Le foulage est une opération qui a pour objet de feutrer les étoffes de laine. On plaçait celles-ci dans des auges de bois de chêne inclinées, des « piles », où elles étaient frappées obliquement par des maillets de bois mus par le courant de la Vence. Pour faciliter l'opération de feutrage qui se répétait plusieurs fois, on trempait l'étoffe dans une boue d'argile, la terre à foulon. Au bas de la couche de calcaire oolithique qui forme la calotte du mont de Saint Marceau, affleure parfois cette terre à foulon, le fuller's earth comme l'appellent les géologues. Claude Paris, dans une étude récente sur l'usine qui a succédé au moulin de son village natal, relate que le petit abrupt qui se trouve au pied des maisons du côté de Saint Ponce est un reste de la poche où l'on venait extraire cet argile. On comprend que pour l'entretien du moulin et de la machine à foulon, Pierre Poussart et ses successeurs aient été également des charpentiers.
Au cours des ans l'activité de la population s'est diversifiée. Au début ce sont les travaux des champs qui constituent l'essentiel et on ne parle que des laboureurs: les Colin, Cosson, Gilmer, Husson, Launois, Randoux. Benoît Paris, en 1652, est avec la caution de son père Jacques, fermier du chapitre de Mézières ; Colin doit être laboureur du seigneur. Les autres exploitent en famille les terres des divers propriétaires. Ils sont aidés par les manouvriers qui, peu à peu, arrivent à posséder quelque lopin de terre qu'ils font cultiver par les laboureurs en échange de leurs services. Ces derniers, on le verra, rachètent peu à peu des terres aux propriétaires non résidant.
Les manouvriers, ces hommes à tout faire, avec le temps se spécialisent et utilisent leur savoir-faire dans tel ou tel domaine pour compléter les faibles ressources qu'ils tirent des travaux des champs. En 1680, dans le bail de location du bois de Florainville, on a une image des divers métiers du village. A côté du meunier Jean Gilmer, des laboureurs, Jean Randoux, Tinin Cosson, Thomas Jonnal, Jean Husson, Jean Launois et des manouvriers Jean Husson l'aîné, Henri Colin, Pierre Jacquemin, Nicolas Dhime, apparaissent des maçons Gilles et Jean Paris, Guillaume Lancelot, un charpentier Jean Titeux , deux couvreurs Jean Lebrun l'aîné et Jean Lebrun le jeune, un maréchal-ferrant Lucien Belval. Ce sont des artisans nécessaires à la vie du village. Mais, à côté, commencent à se constituer les deux groupes de métiers qui vont essentiellement travailler pour l'extérieur, pour les commerçants de Mézières ou de la région de Sedan, tisserands - tissiers en toile, comme on les appelle alors - puis cloutiers qui formeront peu à peu les travailleurs les plus nombreux à côté des laboureurs.
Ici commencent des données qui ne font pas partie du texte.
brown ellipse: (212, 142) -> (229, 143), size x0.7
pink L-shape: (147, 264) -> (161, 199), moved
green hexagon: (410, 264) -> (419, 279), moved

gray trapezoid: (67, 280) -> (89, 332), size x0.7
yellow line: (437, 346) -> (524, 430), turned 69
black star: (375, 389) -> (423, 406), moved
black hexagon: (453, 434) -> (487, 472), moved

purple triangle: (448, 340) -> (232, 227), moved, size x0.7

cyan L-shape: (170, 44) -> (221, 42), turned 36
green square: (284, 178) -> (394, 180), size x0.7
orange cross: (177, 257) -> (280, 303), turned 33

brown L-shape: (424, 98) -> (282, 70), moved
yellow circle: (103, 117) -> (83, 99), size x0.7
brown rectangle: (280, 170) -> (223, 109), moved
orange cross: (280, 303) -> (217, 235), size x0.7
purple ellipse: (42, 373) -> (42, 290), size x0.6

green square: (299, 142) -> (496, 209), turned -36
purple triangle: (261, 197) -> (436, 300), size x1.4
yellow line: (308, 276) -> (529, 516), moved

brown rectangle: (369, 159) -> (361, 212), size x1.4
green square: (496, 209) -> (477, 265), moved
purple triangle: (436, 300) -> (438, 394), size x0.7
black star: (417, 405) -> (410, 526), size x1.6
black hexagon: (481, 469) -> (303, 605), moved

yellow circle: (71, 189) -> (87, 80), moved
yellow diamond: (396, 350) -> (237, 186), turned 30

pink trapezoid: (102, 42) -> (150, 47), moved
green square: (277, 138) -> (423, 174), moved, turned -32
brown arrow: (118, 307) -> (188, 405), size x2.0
En 1680, il n'y avait que trois familles de tisserands, celles de Guillaume Moyer, Guillaume Vouet et Jean Paltot et deux familles de cloutiers, celles de Jean Poirier et de François Oudet. Dans la seconde moitié du XVIIIe siècle, les ouvriers travaillant pour l'extérieur et pour certains, hors du village, étaient plus nombreux que les artisans locaux.
Pour comprendre comment le village a vécu cette évolution, il est bon d'examiner sa structure à la veille de la Révolution.

DOCUMENT N° 8
Antoine de Greffin, Maréchal de Camp
(Biographie par G. de Pouilly)
Antoine de Greffin, Baron des Fourneaux, Seigneur de Saint Marceau (d'une ancienne famille originaire de Touraine dont une branche s'était fixée en Champagne) naquit à Givry en 1611.
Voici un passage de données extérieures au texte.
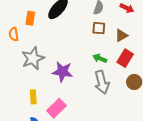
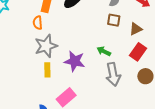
orange semicircle: (14, 34) -> (38, 23), moved
green arrow: (100, 58) -> (104, 51), moved
yellow rectangle: (33, 97) -> (47, 70), moved

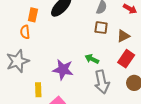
gray star: (46, 46) -> (18, 61), moved
yellow rectangle: (47, 70) -> (38, 90), moved

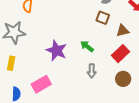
gray arrow: (102, 82) -> (92, 71), size x0.6
yellow rectangle: (38, 90) -> (11, 63), moved

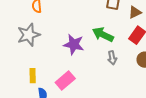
green arrow: (87, 46) -> (103, 35), size x1.5
yellow rectangle: (11, 63) -> (33, 76), moved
Capitaine au Régiment de cavalerie étrangère de Watronville par commission du 1er avril 1641, il commanda sa compagnie la même année au siège de Bapaume, passa de là à l'armée d'Allemagne, assista à la bataille de Kempen (1642), aux journées de Fribourg, aux sièges de Philsbourg, Mayence, au combat de Mariendal, se distingua à Nordlinghen, continua de servir avec honneur sous le vicomte de Turenne en Allemagne et eut part à toutes les affaires jusqu'à la paix de Westphalie en 1648.
Il obtint un régiment de dragons étrangers de l'armée d'Allemagne, avec lequel il passa à l'armée de Flandre et fit les campagnes de 1649-1650. Il se trouva au siège de Cambrai et à la prise de Condé, au secours de Guise, à la prise de Rethel, à la bataille de Sommepy gagnée sur le vicomte de Turenne.
Son régiment ayant été réduit en une compagnie franche en 1651, on en composa un régiment de cavalerie étrangère dont il fut mestre de camp. Il le commanda sous le Maréchal de Turenne aux combats de Bléneau, d'Etampes et au fameux combat du Faubourg Saint Antoine contre l'armée des Princes (2 juillet 1652).
Maréchal de camp par brevet du 9 février 1653, il servit dans ce grade sous le Maréchal de Choiseul au siège de Sainte Menehould, à celui de Stenay sous Fabert, au secours d'Arras en 1654, aux sièges de Landrecies, Condé, Saint Guillain (1655), Valenciennes (1656) sous le Maréchal de Turenne.
Il obtint le grade de Brigadier de cavalerie à la création de cette charge le 8 mai 1657, alla servir en cette qualité au siège de Montmédy sous le Maréchal de la Ferté Senecterre. Il contribua à la victoire des Dunes, à la prise de Dunkerque et d' Ypres.
On licencia son régiment par ordre du 20 juillet 1660. Il conserva sa compagnie avec laquelle il passa en Hongrie avec les troupes commandées par le comte de Coligny au secours de l'empereur contre les Turcs. Il se distingua à la bataille du Saint Gothard.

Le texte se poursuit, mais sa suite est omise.